Work instruction: Reproduce every entry word for word.

Available records:
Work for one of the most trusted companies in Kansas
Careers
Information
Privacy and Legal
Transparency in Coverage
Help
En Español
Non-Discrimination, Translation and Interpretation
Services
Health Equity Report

Result:
Work for one of the most trusted companies in Kansas
Careers
Information
Privacy and Legal
Transparency in Coverage
Help
En Español
Non-Discrimination, Translation and Interpretation
Services
Health Equity Report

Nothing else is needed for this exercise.